Through the late 2010s and 2020s, coaches encouraged their defenses to punch at the ball when they could. Smith recalled he had to disregard traditional tackling methods to train himself to punch at the ball, calling it "a minus" if a defender cannot do so. Former Seattle Seahawks coach Pete Carroll speculated defenders were hesitant at first because they prioritized making the tackle, though he promoted its usage by having his players watch game footage from Tillman's career. Ron Rivera, who was Tillman's defensive coordinator in Chicago and head coach in Carolina, had his players target the ball carrier's pressure points where his arm is gripping the ball and punch at the exposed locations. Former Lions coach Matt Patricia's defense practiced a variation called "CPR"—"club, punch, rip"—in which a defender identified how the carrier was holding the ball, punched at it, or tried to yank it out. Ahead of the 2024–25 NFL playoffs, Philadelphia Eagles head coach Nick Sirianni emphasized the tactic by requiring his defense and staff to review Tillman's film; the Eagles successfully executed three Peanut Punches in the postseason and went on to win Super Bowl LIX.

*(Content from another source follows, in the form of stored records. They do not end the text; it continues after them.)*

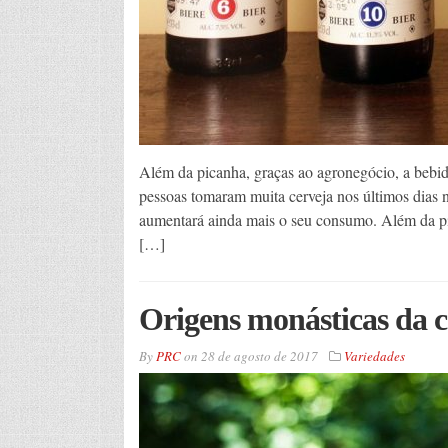
Além da picanha, graças ao agronegócio, a bebid
pessoas tomaram muita cerveja nos últimos dias
aumentará ainda mais o seu consumo. Além da pic
[…]
Origens monásticas da c
By
PRC
on
28 de agosto de 2017
Variedades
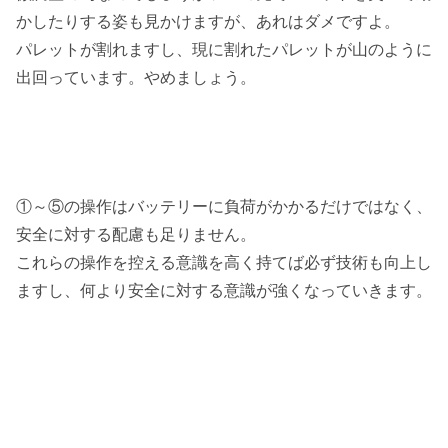
かしたりする姿も見かけますが、あれはダメですよ。
パレットが割れますし、現に割れたパレットが山のように
出回っています。やめましょう。
①～⑤の操作はバッテリーに負荷がかかるだけではなく、
安全に対する配慮も足りません。
これらの操作を控える意識を高く持てば必ず技術も向上し
ますし、何より安全に対する意識が強くなっていきます。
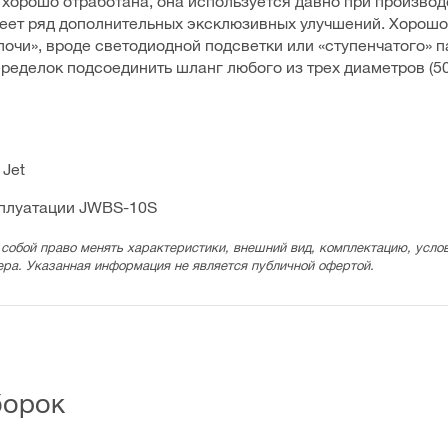
 хорошо отработана, она используется давно при произво
имеет ряд дополнительных эксклюзивных улучшений. Хорош
очи», вроде светодиодной подсветки или «ступенчатого» п
еделок подсоединить шланг любого из трех диаметров (50,
Jet
сплуатации JWBS-10S
 собой право менять характеристики, внешний вид, комплектацию, услов
ера. Указанная информация не является публичной офертой.
борок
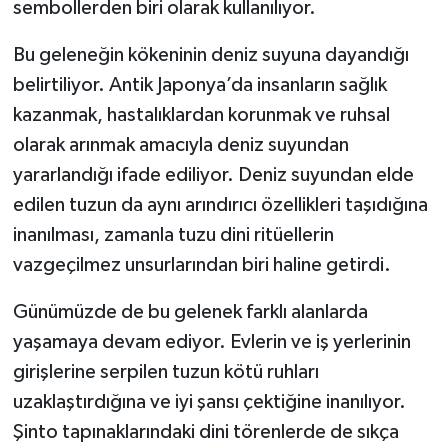
sembollerden biri olarak kullanılıyor.
Bu geleneğin kökeninin deniz suyuna dayandığı
belirtiliyor. Antik Japonya’da insanların sağlık
kazanmak, hastalıklardan korunmak ve ruhsal
olarak arınmak amacıyla deniz suyundan
yararlandığı ifade ediliyor. Deniz suyundan elde
edilen tuzun da aynı arındırıcı özellikleri taşıdığına
inanılması, zamanla tuzu dini ritüellerin
vazgeçilmez unsurlarından biri haline getirdi.
Günümüzde de bu gelenek farklı alanlarda
yaşamaya devam ediyor. Evlerin ve iş yerlerinin
girişlerine serpilen tuzun kötü ruhları
uzaklaştırdığına ve iyi şansı çektiğine inanılıyor.
Şinto tapınaklarındaki dini törenlerde de sıkça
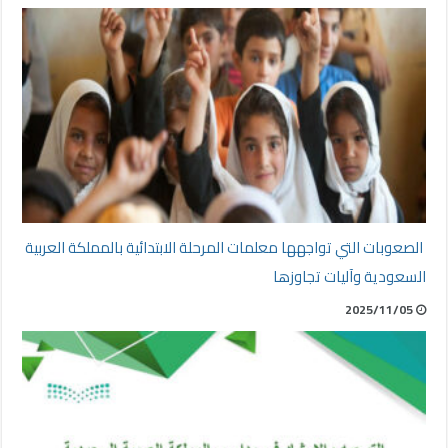
الصعوبات التي تواجهها معلمات المرحلة الابتدائية بالمملكة العربية
السعودية وآليات تجاوزها
2025/11/05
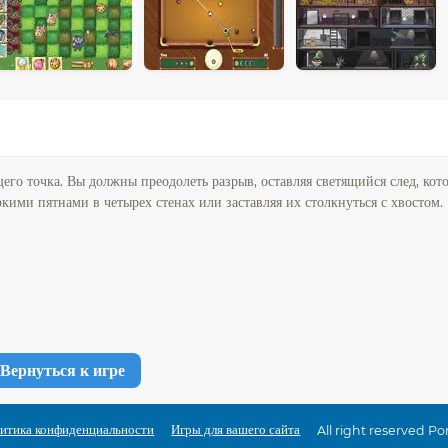
о точка. Вы должны преодолеть разрыв, оставляя светящийся след, кот
ркими пятнами в четырех стенах или заставляя их столкнуться с хвостом.
Вернуться к игре
итика конфиденциальности
Игры для вашего сайта
All right reserved P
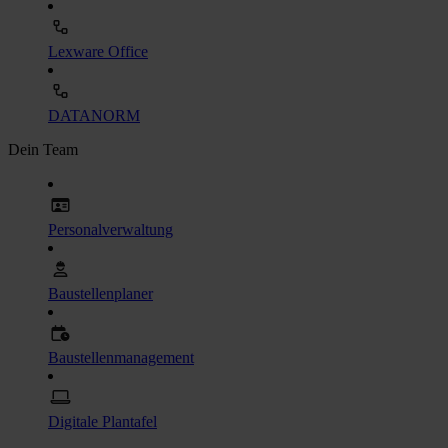
Lexware Office
DATANORM
Dein Team
Personalverwaltung
Baustellenplaner
Baustellenmanagement
Digitale Plantafel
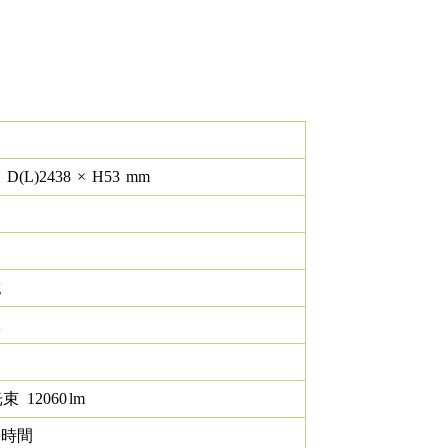
×
D(L)
2438
×
H
53
mm
g
K
光束
12060
lm
0 時間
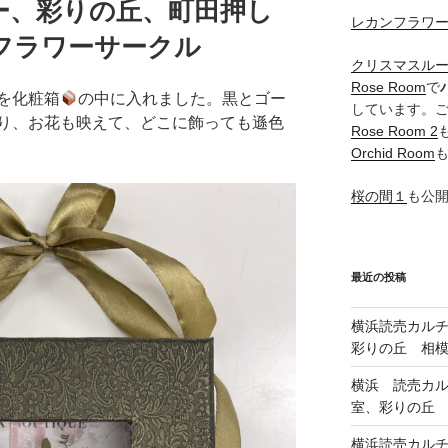
ー、彩りの丘、町田押し
レカンフラワ
フラワーサークル
クリスマスル
Rose Room
で
を化粧箱
の中に入れました。黒とゴー
しています。
り、お花も映えて、どこに飾っても遜色
Rose Room 2
Orchid Room
桜の間１
も公
最近の投稿
横浜読売カル
彩りの丘 相
横浜 読売カ
室、彩りの丘
横浜読売カル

The term "Peanut Punch" would become common vernacular to describe a fumble caused by the fist. Players like Byron Maxwell and T. J. Watt have also directly attributed their successes with the punch to learning from Tillman or his coaches.

In the closing stretch of the 2022 NFL season, the league sent a training video to all general managers and head coaches that properly defined the Peanut Punch as a football concept and move. NFL officials also provided guidance on timing the move so that it is not interpreted as punching an opponent after the play. Another memo was released by the NFL in cautioning defenders to ensure they are punching at the ball and not opposing players.

The 2015 video game Madden NFL 16 had a trophy called "Peanut Punch" for a successful forced fumble.